Comment: The landscape of loose glenoid components is changing. In the 'old days', many cases were truly 'aseptic'. But recent evidence demonstrates that as many as half of these cases will have positive cultures, often for Propionibacterium - which requires special culture protocols and culture observation for at least 2 weeks. The problem is that preoperative data and intraoperative findings (including gram stains and frozen sections) are not sensitive to the presence of this organism. Removing or revising a loose glenoid component and leaving the humeral stem in place in a shoulder that subsequently is found to be culture positive leaves a stem that most likely will have a Propionibacterium containing biofilm on it.

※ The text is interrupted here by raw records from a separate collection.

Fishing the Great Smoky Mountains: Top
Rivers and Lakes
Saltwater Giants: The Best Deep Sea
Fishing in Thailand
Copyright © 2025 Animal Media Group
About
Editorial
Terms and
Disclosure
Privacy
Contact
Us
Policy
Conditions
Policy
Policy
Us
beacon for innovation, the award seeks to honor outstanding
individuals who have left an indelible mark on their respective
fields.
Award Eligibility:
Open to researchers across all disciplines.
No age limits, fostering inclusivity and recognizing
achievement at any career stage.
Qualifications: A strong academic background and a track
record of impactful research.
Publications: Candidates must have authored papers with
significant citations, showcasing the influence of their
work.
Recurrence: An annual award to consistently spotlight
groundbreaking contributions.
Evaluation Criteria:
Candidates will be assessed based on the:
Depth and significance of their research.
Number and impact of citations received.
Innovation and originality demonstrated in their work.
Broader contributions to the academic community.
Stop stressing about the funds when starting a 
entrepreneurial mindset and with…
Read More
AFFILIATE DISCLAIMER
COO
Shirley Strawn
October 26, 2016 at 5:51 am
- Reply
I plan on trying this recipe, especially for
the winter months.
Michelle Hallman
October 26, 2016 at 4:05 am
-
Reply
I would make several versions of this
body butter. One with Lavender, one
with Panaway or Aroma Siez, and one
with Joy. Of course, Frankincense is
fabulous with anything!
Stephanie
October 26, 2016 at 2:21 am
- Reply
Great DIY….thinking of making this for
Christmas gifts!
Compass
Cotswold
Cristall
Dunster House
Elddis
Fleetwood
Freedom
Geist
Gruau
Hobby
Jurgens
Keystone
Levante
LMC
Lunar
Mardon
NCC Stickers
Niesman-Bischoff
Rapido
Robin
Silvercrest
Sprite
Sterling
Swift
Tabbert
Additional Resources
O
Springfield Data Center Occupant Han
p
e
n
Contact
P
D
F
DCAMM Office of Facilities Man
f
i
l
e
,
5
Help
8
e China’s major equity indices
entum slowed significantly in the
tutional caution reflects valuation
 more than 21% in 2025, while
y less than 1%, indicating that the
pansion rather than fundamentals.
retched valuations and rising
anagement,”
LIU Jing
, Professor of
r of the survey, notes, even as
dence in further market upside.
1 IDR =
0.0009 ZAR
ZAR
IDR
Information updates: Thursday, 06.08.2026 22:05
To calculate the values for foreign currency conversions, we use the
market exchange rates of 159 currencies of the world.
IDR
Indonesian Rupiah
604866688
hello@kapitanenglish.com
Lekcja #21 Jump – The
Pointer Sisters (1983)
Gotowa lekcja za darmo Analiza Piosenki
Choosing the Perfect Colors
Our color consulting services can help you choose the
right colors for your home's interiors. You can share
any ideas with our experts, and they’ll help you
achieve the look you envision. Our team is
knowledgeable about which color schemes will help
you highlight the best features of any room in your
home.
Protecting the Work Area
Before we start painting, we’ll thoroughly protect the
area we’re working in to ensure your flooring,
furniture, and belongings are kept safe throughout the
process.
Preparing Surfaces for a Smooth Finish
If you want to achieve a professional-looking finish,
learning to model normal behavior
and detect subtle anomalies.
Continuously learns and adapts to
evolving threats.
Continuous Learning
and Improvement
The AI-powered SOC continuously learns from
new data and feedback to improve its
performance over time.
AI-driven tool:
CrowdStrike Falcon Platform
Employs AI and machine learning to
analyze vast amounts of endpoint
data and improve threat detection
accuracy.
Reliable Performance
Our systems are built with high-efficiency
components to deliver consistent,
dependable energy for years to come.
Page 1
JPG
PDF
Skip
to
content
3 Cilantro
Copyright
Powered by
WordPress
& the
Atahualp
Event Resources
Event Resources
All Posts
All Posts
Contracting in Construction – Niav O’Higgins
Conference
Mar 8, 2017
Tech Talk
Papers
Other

Here are two representative cases of glenoid loosening that were associated with no preoperative or intraoperative evidence of infection (negative blood work, gram stains, frozen sections). In both cases, multiple cultures were sent for Propionibacterium and in both cases >60% were strongly positive for this organism.

Case 1

Case 2





The point is that we cannot be sure whether a shoulder with a failed glenoid component is "aseptic" or not until the results of proper cultures are finalized. Intraoperative decision making about humeral component exchange and immediate post operative decisions regarding antibiotic therapy need to be made in the absence of the final culture results.

In the current era, we are inclined to treat cases of glenoid component loosening as infected until proven otherwise, with glenoid component removal without reimplantation or bone grafting, with humeral component exchange and with antibiotic coverage until the intraoperative cultures are found to have no growth.